Amendement N° 2169 (Adopté)

(17 amendements identiques : 869 974 1064 1118 1284 1313 1381 1550 1603 1637 1763 2155 2159 2192 2209 2275 2285 )

Publié le 31 juillet 2020 par : le Gouvernement.

Texte de loi N° 3181

Article 19 bis (consulter les débats)

Supprimer cet article.

Exposé sommaire :

.Cet amendement supprime l’expérimentation visant autoriser deux établissement à réaliser un diagnostic préimplantatoire pour la recherche d’anomalies chromosomiques sur les embryons issus de fécondation in vitro.

En effet, cette technique fait actuellement l’objet d’un programme de recherche intitulé « L’identification d’aneuploïdies sur biopsie de trophectoderme améliore-t-elle le taux de naissances après Fécondation in Vitro ? Une étude prospective randomisée », qui a été sélectionné et dont le financement est déjà assuré, dans le cadre du programme hospitalier de recherche clinique (PHRC) national, à hauteur d’un peu plus d’un million d’euros.

L'équipe envisage de déposer très prochainement une demande d'autorisation auprès de l’ANSM pour un démarrage à la fin de l’année 2020, pour une durée de 4 ans.

Par ailleurs, la technique du DPI-A ne doit pas empêcher de poursuivre les recherches pour envisager d’autres méthodes moins invasives afin d’améliorer la sélection des embryons avant leur implantation.

L’évaluation de cette technique est un enjeu suffisamment important et délicat pour ne pas lancer une expérimentation en parallèle.
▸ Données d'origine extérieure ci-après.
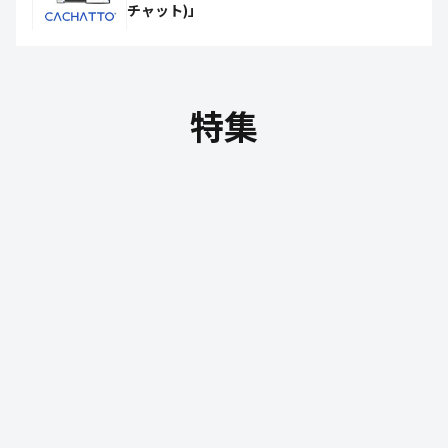
チャット)」
特集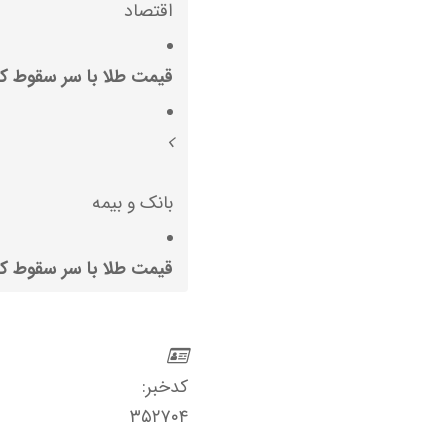
اقتصاد
قیمت طلا با سر سقوط کرد ( ۲۴ ارد
بانک و بیمه
قیمت طلا با سر سقوط کرد ( ۲۴ ارد
کدخبر:
۳۵۲۷۰۴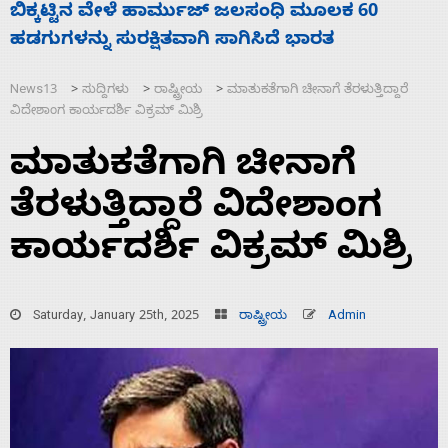
ನಾಗೇಂದ್ರ ರಾಜೀನಾಮೆ ಕೊಡದಿದ್ದರೆ ಸದನ ನಡೆಸಲು
ಸ
ಬಿಡೆವು: ಛಲವಾದಿ ನಾರಾಯಣಸ್ವಾಮಿ
ಹ
News13
ಸುದ್ದಿಗಳು
ರಾಷ್ಟ್ರೀಯ
ಮಾತುಕತೆಗಾಗಿ ಚೀನಾಗೆ ತೆರಳುತ್ತಿದ್ದಾರೆ
>
>
>
ವಿದೇಶಾಂಗ ಕಾರ್ಯದರ್ಶಿ ವಿಕ್ರಮ್ ಮಿಶ್ರಿ
ಮಾತುಕತೆಗಾಗಿ ಚೀನಾಗೆ
ತೆರಳುತ್ತಿದ್ದಾರೆ ವಿದೇಶಾಂಗ
ಕಾರ್ಯದರ್ಶಿ ವಿಕ್ರಮ್ ಮಿಶ್ರಿ
Saturday, January 25th, 2025
ರಾಷ್ಟ್ರೀಯ
Admin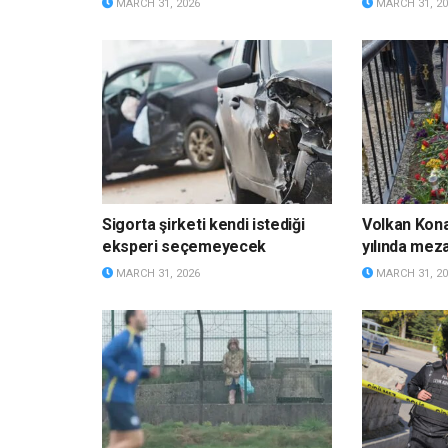
MARCH 31, 2026
MARCH 31, 20
Sigorta şirketi kendi istediği
Volkan Kona
eksperi seçemeyecek
yılında meza
MARCH 31, 2026
MARCH 31, 20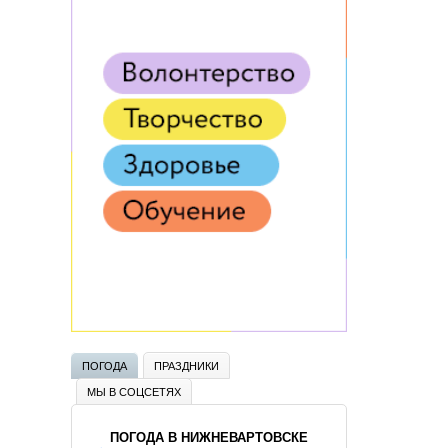
ПОГОДА
ПРАЗДНИКИ
МЫ В СОЦСЕТЯХ
ПОГОДА В НИЖНЕВАРТОВСКЕ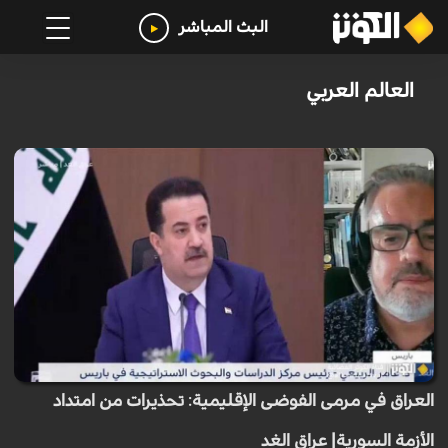
البث المباشر
العالم العربي
العراق في مرمى الفوضى الإقليمية: تحذيرات من امتداد
الأزمة السورية| عراق الغد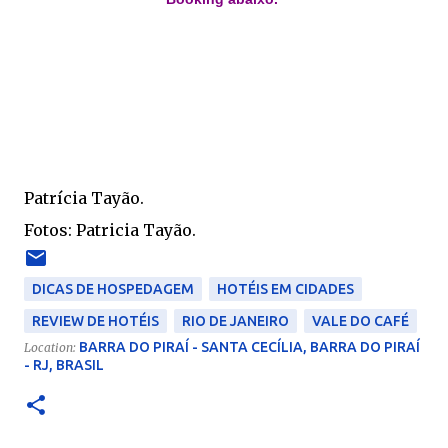
Patrícia Tayão.
Fotos: Patricia Tayão.
DICAS DE HOSPEDAGEM
HOTÉIS EM CIDADES
REVIEW DE HOTÉIS
RIO DE JANEIRO
VALE DO CAFÉ
BARRA DO PIRAÍ - SANTA CECÍLIA, BARRA DO PIRAÍ
Location:
- RJ, BRASIL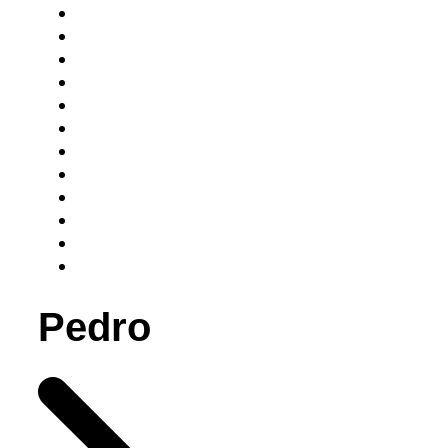
Pedro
En effet, sur plan scientifique et médical, l’efficacité de la technique est discutée. Une étude récente n’a pas montré d’amélioration globale du taux de grossesse évolutive ni du taux de naissance vivante chez les femmes de 25 à 40 ans. Par ailleurs, une limite de cette technique est apparue en lien avec un taux non négligeable de faux positifs (embryons écartés alors qu’ils étaient indemnes de toute anomalie du nombre des chromosomes).

D’autres questions se posent et doivent être résolues tant sur le plan médico-économique et organisationnel que sur le plan éthique. Ainsi, par exemple, la technique conduit à un geste supplémentaire, qui n’est pas anodin, au cours de l’assistance médicale à la procréation (pour analyser le génome de l’embryon, il faut en prélever une ou plusieurs cellules) sans parler de la redoutable question du périmètre des affections recherchées.